The integration of indoor flying robots as part of a smart factory grid poses numerous challenges, mainly of a technical but also social nature. Safety is crucial, as the autonomous systems interact closely with humans and hazards such as collisions must be prevented at all costs. Employee acceptance is also important in order to seamlessly integrate the new technologies into everyday working life. The systems must also be robust enough to react flexibly to changing production conditions and unpredictable human behavior. The flying robots must therefore be resilient and able to assess their environment in real time to ensure safe operation. However, aspects such as efficiency (limited battery life), collaboration between drones and transportation mechanisms also play a role.
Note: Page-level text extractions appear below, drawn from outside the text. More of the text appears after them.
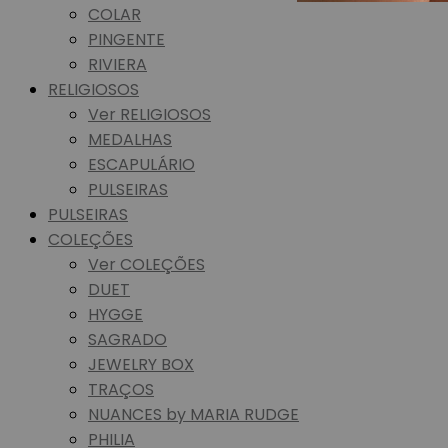
COLAR
PINGENTE
RIVIERA
RELIGIOSOS
Ver RELIGIOSOS
MEDALHAS
ESCAPULÁRIO
PULSEIRAS
PULSEIRAS
COLEÇÕES
Ver COLEÇÕES
DUET
HYGGE
SAGRADO
JEWELRY BOX
TRAÇOS
NUANCES by MARIA RUDGE
PHILIA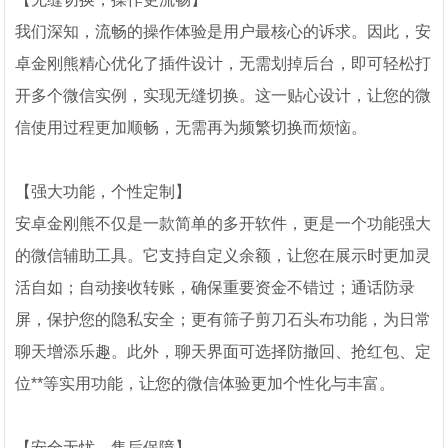
我们深知，流畅的操作体验是用户最核心的诉求。因此，安
卓金刚熊精心优化了插件设计，无需划掉后台，即可轻松打
开多个微信实例，实现无缝切换。这一贴心设计，让您的微
信使用过程更加顺畅，无需再为频繁切换而烦恼。
【强大功能，个性定制】
安卓金刚熊不仅是一款简单的多开软件，更是一个功能强大
的微信辅助工具。它支持自定义余额，让您在展示时更加灵
活自如；自动接收转账，确保重要资金不错过；通话防录
屏，保护您的隐私安全；更有筛子剪刀石头布功能，为日常
聊天增添乐趣。此外，聊天界面可选择防撤回、抢红包、定
位**等实用功能，让您的微信体验更加个性化与丰富。
【安全无忧，售后保障】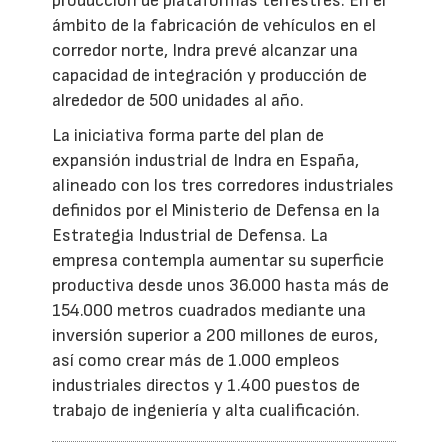
producción de plataformas terrestres. En el
ámbito de la fabricación de vehículos en el
corredor norte, Indra prevé alcanzar una
capacidad de integración y producción de
alrededor de 500 unidades al año.
La iniciativa forma parte del plan de
expansión industrial de Indra en España,
alineado con los tres corredores industriales
definidos por el Ministerio de Defensa en la
Estrategia Industrial de Defensa. La
empresa contempla aumentar su superficie
productiva desde unos 36.000 hasta más de
154.000 metros cuadrados mediante una
inversión superior a 200 millones de euros,
así como crear más de 1.000 empleos
industriales directos y 1.400 puestos de
trabajo de ingeniería y alta cualificación.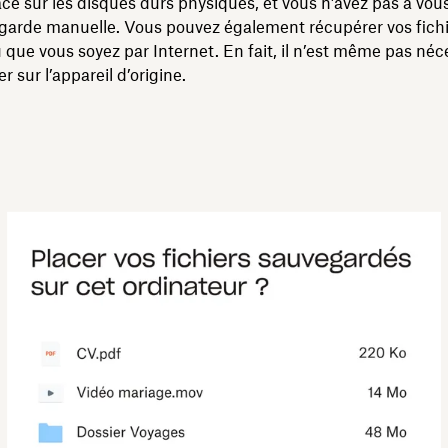
e sur les disques durs physiques, et vous n’avez pas à vou
garde manuelle. Vous pouvez également récupérer vos fichi
que vous soyez par Internet. En fait, il n’est même pas néc
r sur l’appareil d’origine.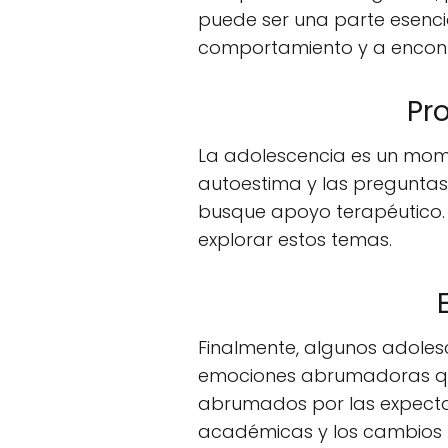
puede ser una parte esenci
comportamiento y a encont
Pr
La adolescencia es un mome
autoestima y las preguntas
busque apoyo terapéutico.
explorar estos temas.
Finalmente, algunos adoles
emociones abrumadoras qu
abrumados por las expectat
académicas y los cambios f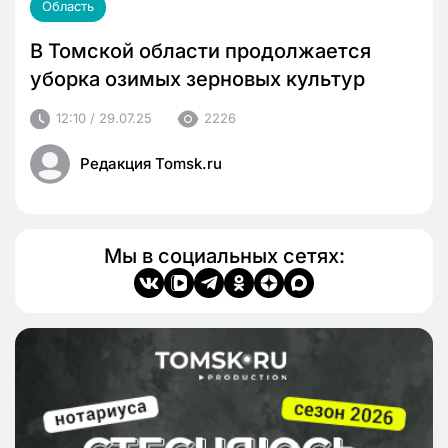
Область
В Томской области продолжается
уборка озимых зерновых культур
12:10 / 29.07.25
2226
Редакция Tomsk.ru
Мы в социальных сетях: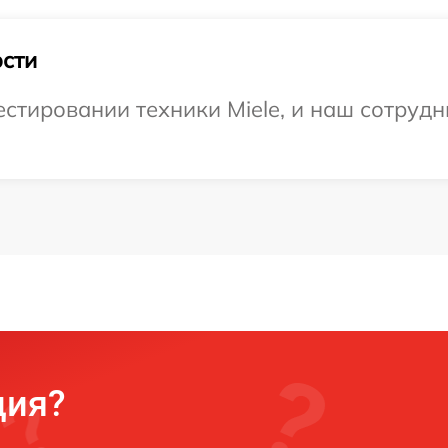
сти
тировании техники Miele, и наш сотрудни
ция?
Innovative research approaches are being pursued to overcome these challenges. Path planning plays a central role in safety, but also in the general use of indoor flying robots to make material flows more flexible. This is based on Marcel Huptych's curve-shortening flow method (https://doi.org/10.1177/1729881420968687), which was also developed at VAL. For the interaction between humans and flying robots, approaches based on the use of augmented reality (AR) are being developed. This technology enables employees to visually display which actions the flying robots will perform next and makes it possible to mark “no-fly” and “no-go zones” in order to ensure safety and acceptance. As a further approach, concepts are being investigated that enable the simultaneous exchange of battery and transport charge or tool.